GIVEN RECORDS:
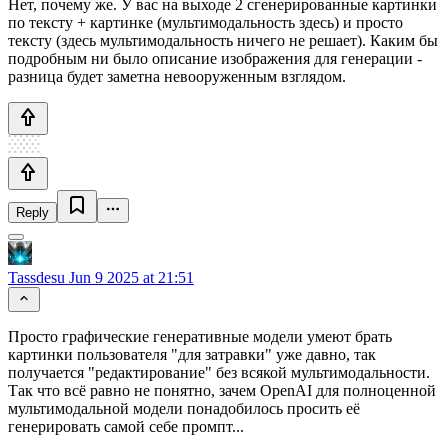
Нет, почему же. У вас на выходе 2 сгенерированные картинки
по тексту + картинке (мультимодальность здесь) и просто
тексту (здесь мультимодальность ничего не решает). Каким бы
подробным ни было описание изображения для генерации -
разница будет заметна невооруженным взглядом.
Reply
Tassdesu
Jun 9 2025 at 21:51
Просто графические генеративные модели умеют брать
картинки пользователя "для затравки" уже давно, так
получается "редактирование" без всякой мультимодальности.
Так что всё равно не понятно, зачем OpenAI для полноценной
мультимодальной модели понадобилось просить её
генерировать самой себе промпт...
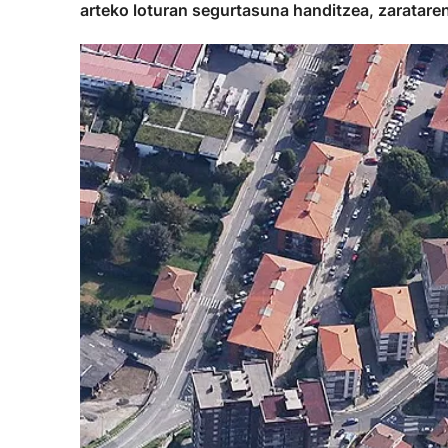
arteko loturan segurtasuna handitzea, zarataren a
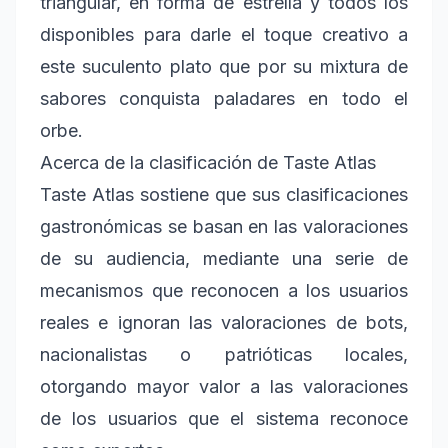
triangular, en forma de estrella y todos los
disponibles para darle el toque creativo a
este suculento plato que por su mixtura de
sabores conquista paladares en todo el
orbe.
Acerca de la clasificación de Taste Atlas
Taste Atlas sostiene que sus clasificaciones
gastronómicas se basan en las valoraciones
de su audiencia, mediante una serie de
mecanismos que reconocen a los usuarios
reales e ignoran las valoraciones de bots,
nacionalistas o patrióticas locales,
otorgando mayor valor a las valoraciones
de los usuarios que el sistema reconoce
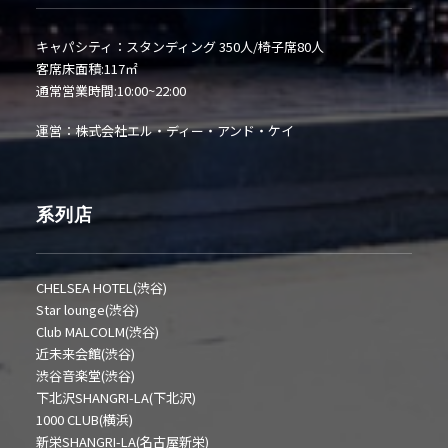
キャパシティ：スタンディング 350人/椅子席80人
客席床面積:117㎡
通常営業時間:10:00~22:00
運営：株式会社エル・ディー・アンド・ケイ
系列店
CHELSEA HOTEL(渋谷)
Star lounge(渋谷)
Club MALCOLM(渋谷)
近未来会館(渋谷)
渋谷音楽堂(渋谷)
下北沢SHANGRI-LA(下北沢)
1000 CLUB(横浜)
新栄SHANGRI-LA(名古屋新栄)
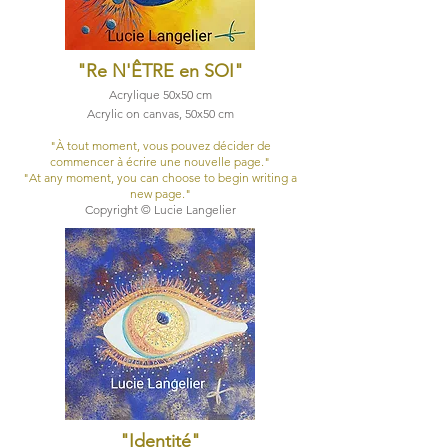
"Re N'ÊTRE en SOI
"
Acrylique 50x50 cm
Acrylic on canvas, 50x50 cm​
"À tout moment, vous pouvez décider de
commencer à écrire une nouvelle page."
"At any moment, you can choose to begin writing a
new page."
Copyright © Lucie Langelier
"Identité
"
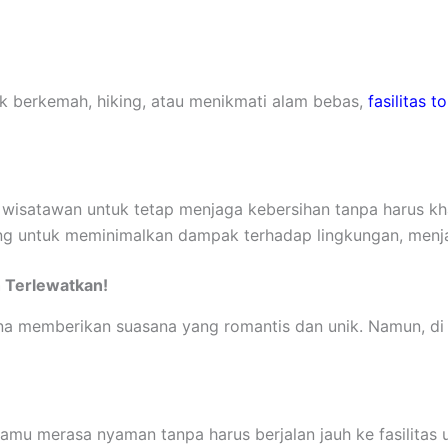
k berkemah, hiking, atau menikmati alam bebas,
fasilitas to
wisatawan untuk tetap menjaga kebersihan tanpa harus khawa
ang untuk meminimalkan dampak terhadap lingkungan, menjad
h Terlewatkan!
 memberikan suasana yang romantis dan unik. Namun, di lua
tamu merasa nyaman tanpa harus berjalan jauh ke fasilita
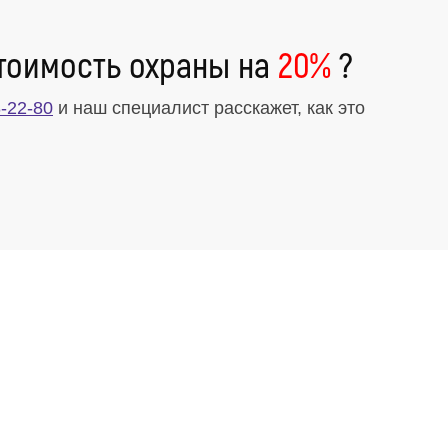
тоимость охраны на
20%
?
-22-80
и наш специалист расскажет, как это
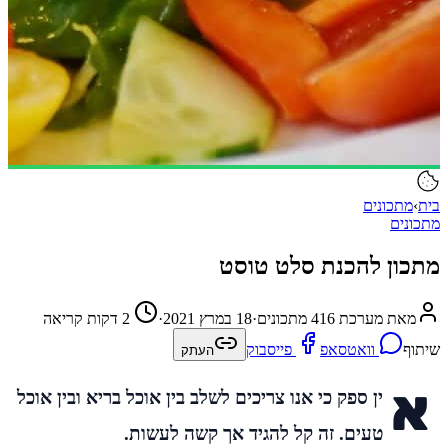
בית
›
מתכונים
מתכונים
מתכון להכנת סלט טוסט
מאת מערכת 416 מתכונים
·
18 במרץ 2021
·
2 דקות קריאה
שיתוף
וואטסאפ
פייסבוק
העתק
א
ין ספק כי אנו צריכים לשלב בין אוכל בריא ובין אוכל
טעים. זה קל להגיד אך קשה לעשות.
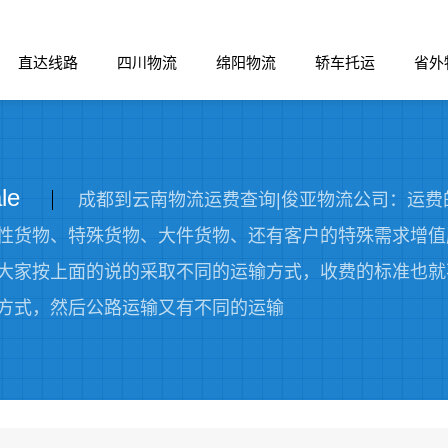
直达线路
四川物流
绵阳物流
轿车托运
省外
le
成都到云南物流运费查询|俊亚物流公司：运
性货物、特殊货物、大件货物、还有客户的特殊需求增值
大家按上面的说的采取不同的运输方式，收费的标准也就
方式，然后公路运输又有不同的运输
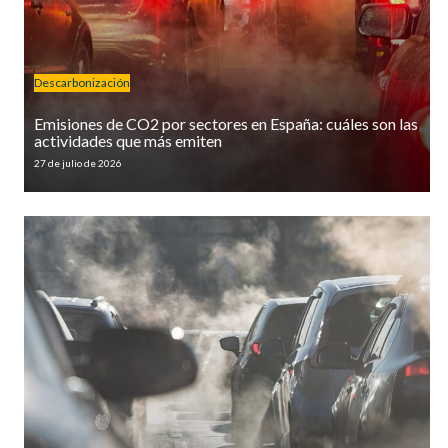
Descarbonización
Emisiones de CO2 por sectores en España: cuáles son las
actividades que más emiten
27 de julio de 2026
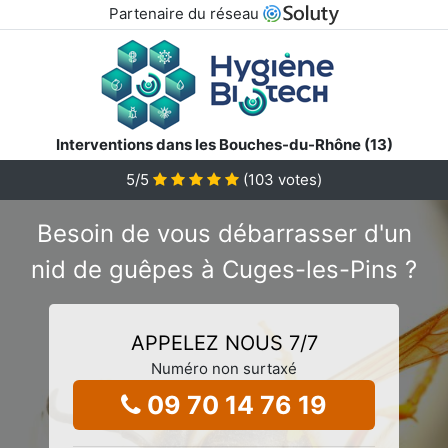
Partenaire du réseau
Interventions dans les Bouches-du-Rhône (13)
5
/5
(
103
votes)
Besoin de vous débarrasser d'un
nid de guêpes à Cuges-les-Pins ?
APPELEZ NOUS 7/7
Numéro non surtaxé
09 70 14 76 19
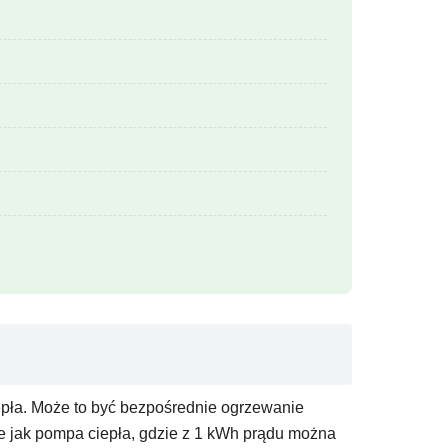
epła. Może to być bezpośrednie ogrzewanie
ie jak pompa ciepła, gdzie z 1 kWh prądu można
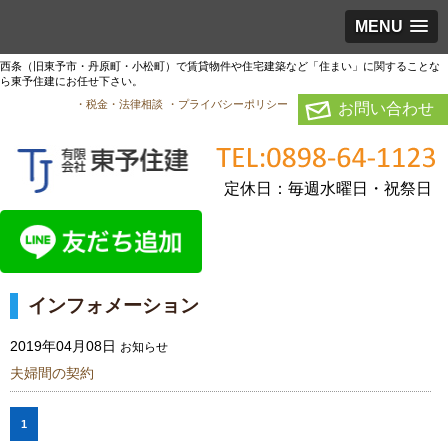
MENU
西条（旧東予市・丹原町・小松町）で賃貸物件や住宅建築など「住まい」に関することな
ら東予住建にお任せ下さい。
・税金・法律相談
・プライバシーポリシー
お問い合わせ
定休日：毎週水曜日・祝祭日
インフォメーション
2019年04月08日
お知らせ
夫婦間の契約
1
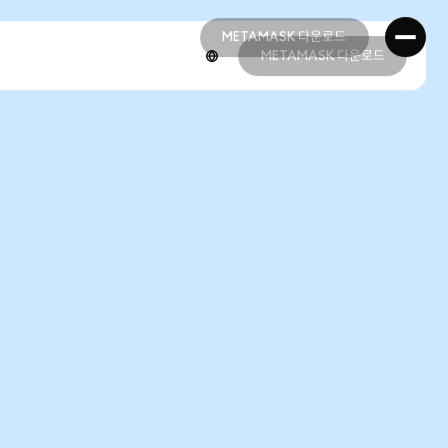
METAMASK 다운로드
METAMASK 다운로드
METAMASK 다운로드
METAMASK 다운로드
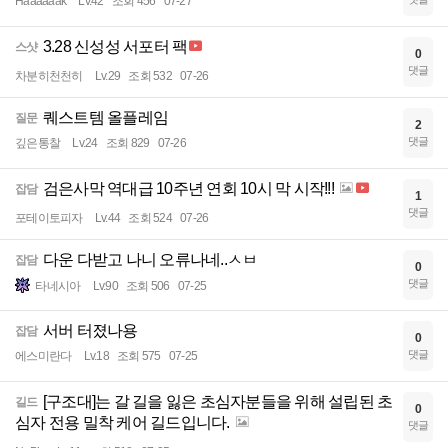
Haaaaaak
Lv.42
조회 456
07-27
3.28 신성성 서포터 팩
스샷
0
댓글
차분히천천히
Lv.29
조회 532
07-26
퀘스트템 올플레임
질문
2
댓글
깊은통찰
Lv.24
조회 829
07-26
검은사막 역대급 10주년 연회 10시 막 시작!!!
잡담
1
댓글
포테이토피자
Lv.44
조회 524
07-26
다운 다받고 나니 오류나네..ㅅㅂ
잡담
0
댓글
타네시아
Lv.90
조회 506
07-25
서버 터졌나용
잡담
0
댓글
에스미란다
Lv.18
조회 575
07-25
[구조대]는 갈 길을 잃은 초심자분들을 위해 설립된 초
길드
0
심자 전용 밀착 케어 길드입니다.
댓글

TO DO:
The lines to write out are those from the first line of the listing above through the line bearing "新栄SHANGRI-LA(名古屋新栄)", both included, copied exactly with pictures dropped.

TASK SOLUTION:
Нет, почему же. У вас на выходе 2 сгенерированные картинки
по тексту + картинке (мультимодальность здесь) и просто
тексту (здесь мультимодальность ничего не решает). Каким бы
подробным ни было описание изображения для генерации -
разница будет заметна невооруженным взглядом.
Reply
Tassdesu
Jun 9 2025 at 21:51
Просто графические генеративные модели умеют брать
картинки пользователя "для затравки" уже давно, так
получается "редактирование" без всякой мультимодальности.
Так что всё равно не понятно, зачем OpenAI для полноценной
мультимодальной модели понадобилось просить её
генерировать самой себе промпт...
arteko loturan segurtasuna handitzea, zarataren a
triangular, en forma de estrella y todos los
disponibles para darle el toque creativo a
este suculento plato que por su mixtura de
sabores conquista paladares en todo el
orbe.
Acerca de la clasificación de Taste Atlas
Taste Atlas sostiene que sus clasificaciones
gastronómicas se basan en las valoraciones
de su audiencia, mediante una serie de
mecanismos que reconocen a los usuarios
reales e ignoran las valoraciones de bots,
nacionalistas o patrióticas locales,
otorgando mayor valor a las valoraciones
de los usuarios que el sistema reconoce
キャパシティ：スタンディング 350人/椅子席80人
客席床面積:117㎡
通常営業時間:10:00~22:00
運営：株式会社エル・ディー・アンド・ケイ
系列店
CHELSEA HOTEL(渋谷)
Star lounge(渋谷)
Club MALCOLM(渋谷)
近未来会館(渋谷)
渋谷音楽堂(渋谷)
下北沢SHANGRI-LA(下北沢)
1000 CLUB(横浜)
新栄SHANGRI-LA(名古屋新栄)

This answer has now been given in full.